GREASE, for me, and plenty of other people, wasn’t just about Sandy’s arc from good girl to bad girl although I thought that was handled beautifully. Sandy had to grow up, so to speak. She had to become a women, again so to speak. There was nothing wrong with the way she way but she was too good and she needed to mature to be Danny’s equal and I do not mean that in a sexist way. I mean that Sandy wanted to be that at some level it wasn’t done just for him. Anyone finding heavy misogyny in GREASE probably needs some kind of help.

GREASE touched on all kinds of themes like that without being preachy.

Everyone wants to fall in love. Danny and Sandy fell in love over a summer and then it rekindled later. Everyone wants to be part of the crew. Everyone has rivals although they are not usually another gang but either way almost everyone can relate to that stuff. The tension between the adults and then teens was yet another universal theme that you really don’t have to think very hard about to get. The song and dance numbers were amazing and I am not a musicals kind of guy at all but I certainly wouldn’t might be in theater if I got to be a part of something that much fun.

And, let me add you could not have cast a movie better in a 100 years. Olivia Newton John, even at age 29 when it was filmed, was perfect as Sandy. She was impossible not to fall in love with no matter what age you were.

Travolta was amazing as Danny. No one looks cooler dancing that John Travolta as Danny, in Saturday Night Fever, in Urban Cowboy and in Pulp Fiction. No one is even close.

The supporting characters were excellent as well but it was Newton-John with Travolta, the sizzling chemistry between them, that made it work. They remain friends, close friends, to this day. I believe ONJ had breast cancer and has done some philanthropy work on behalf of that issue.

Sandy, for sure…but mainly because of Danny Z.

Rizzo

That is a really weird thing to say. Who has said anything about “heavy misogyny”? And even if one did see that in the movie, it certainly doesn’t mean they “need help.”

In the film, BOTH Danny and Sandy are trying to transform themselves into who they believe the other one wants them to be rather than being true to themselves.

My D played Rizzo in our local community theatre’s children’s production.
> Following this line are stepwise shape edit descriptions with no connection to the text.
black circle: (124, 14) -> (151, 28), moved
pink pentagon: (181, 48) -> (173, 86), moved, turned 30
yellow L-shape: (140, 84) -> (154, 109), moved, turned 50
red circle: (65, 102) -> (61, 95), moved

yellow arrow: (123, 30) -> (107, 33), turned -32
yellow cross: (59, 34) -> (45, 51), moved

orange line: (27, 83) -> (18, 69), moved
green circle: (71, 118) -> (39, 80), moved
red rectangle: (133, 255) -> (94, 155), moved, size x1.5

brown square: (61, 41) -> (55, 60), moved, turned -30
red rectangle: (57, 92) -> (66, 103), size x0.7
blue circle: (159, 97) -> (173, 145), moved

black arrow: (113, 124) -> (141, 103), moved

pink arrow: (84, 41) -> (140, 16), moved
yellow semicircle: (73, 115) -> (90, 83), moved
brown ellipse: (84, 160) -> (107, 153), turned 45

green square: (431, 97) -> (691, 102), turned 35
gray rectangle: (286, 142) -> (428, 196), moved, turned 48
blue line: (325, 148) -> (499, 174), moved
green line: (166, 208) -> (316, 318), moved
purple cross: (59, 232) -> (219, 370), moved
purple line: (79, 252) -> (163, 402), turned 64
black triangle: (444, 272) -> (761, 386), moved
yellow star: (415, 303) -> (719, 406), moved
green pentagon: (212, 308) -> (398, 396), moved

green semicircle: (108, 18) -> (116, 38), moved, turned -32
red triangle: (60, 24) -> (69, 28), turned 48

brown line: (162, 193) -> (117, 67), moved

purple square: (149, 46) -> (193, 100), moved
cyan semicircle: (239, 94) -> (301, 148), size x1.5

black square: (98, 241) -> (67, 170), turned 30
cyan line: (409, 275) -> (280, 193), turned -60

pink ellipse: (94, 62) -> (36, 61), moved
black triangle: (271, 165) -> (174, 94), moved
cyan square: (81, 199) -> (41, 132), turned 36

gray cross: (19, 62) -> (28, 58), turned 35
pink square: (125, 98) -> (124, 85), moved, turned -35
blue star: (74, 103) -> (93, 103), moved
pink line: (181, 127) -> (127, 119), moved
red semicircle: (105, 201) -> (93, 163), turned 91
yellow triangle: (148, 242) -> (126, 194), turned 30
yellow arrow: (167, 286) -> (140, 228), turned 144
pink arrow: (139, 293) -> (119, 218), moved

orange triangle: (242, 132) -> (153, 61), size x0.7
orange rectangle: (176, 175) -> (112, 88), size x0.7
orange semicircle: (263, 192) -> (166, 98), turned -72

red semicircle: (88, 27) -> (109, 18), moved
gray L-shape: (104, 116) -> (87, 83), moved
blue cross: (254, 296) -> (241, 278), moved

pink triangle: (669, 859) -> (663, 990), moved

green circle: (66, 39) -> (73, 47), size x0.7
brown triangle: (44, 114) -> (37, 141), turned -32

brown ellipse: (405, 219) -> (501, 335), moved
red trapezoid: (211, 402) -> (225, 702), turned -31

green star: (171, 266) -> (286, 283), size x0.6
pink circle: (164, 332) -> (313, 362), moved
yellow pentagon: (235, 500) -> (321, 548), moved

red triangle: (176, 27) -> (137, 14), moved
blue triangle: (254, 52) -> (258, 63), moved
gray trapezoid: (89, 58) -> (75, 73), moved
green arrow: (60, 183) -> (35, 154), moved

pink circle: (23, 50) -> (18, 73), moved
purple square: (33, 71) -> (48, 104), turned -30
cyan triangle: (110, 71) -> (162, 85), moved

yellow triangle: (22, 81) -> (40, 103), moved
As a result, she became junior high best friends “joined at the hip” with Frenchie.

Yes, there’s some sort of bad stuff in Grease, but there’s some good stuff too. I honestly think that singing “There Are Worse Things I Could Do” made my D less judgmental about teen age girls who were willing to “put out” a few years later. I don’t mean I wanted HER to be doing that; I just mean that Rizzo wasn’t all bad. Remember the pregnancy scare? Not a bad lesson either. And Konechi (spelling?) stepping up to take responsibility? Good lesson there too, I think. Yes, he was relieved it wasn’t his kid. Who wouldn’t be? But if we read Aunt Bea’s baby shower thread, I think we know that there’s a lot praiseworthy about the young man who steps up when his girlfriend gets pregnant. And, perfect Sandy tells Rizzo if she can help, she will. That’s the moment I LIKED Sandy.

Community theatre was --for that matter, still is–a really great thing in my community. I think it’s done Grease 3 times. Twice by the “little kids” and once by the teens.

And, for the record, in this very biased mom’s opinion, my D was a MUCH better Rizzo than Stockard Channing :slight_smile:

“Summer Loving” with the dual perspectives of Danny and Sandy has to be one of the most honest depictions of what boys and girls tell their classmates ever. I don’t know…maybe things have changed, but I suspect that, for young teens at least, it’s pretty true to life. https://www.youtube.com/watch?v=ZW0DfsCzfq4

This is a humorous take on some of the film’s shortcomings:

https://www.bustle.com/articles/69262-29-absurd-things-in-grease-that-you-never-noticed-before-despite-all-those-rewatches

The best thing is the music. We go together like ramalamlamalama dit di dit di do. It doesn’t get better than that.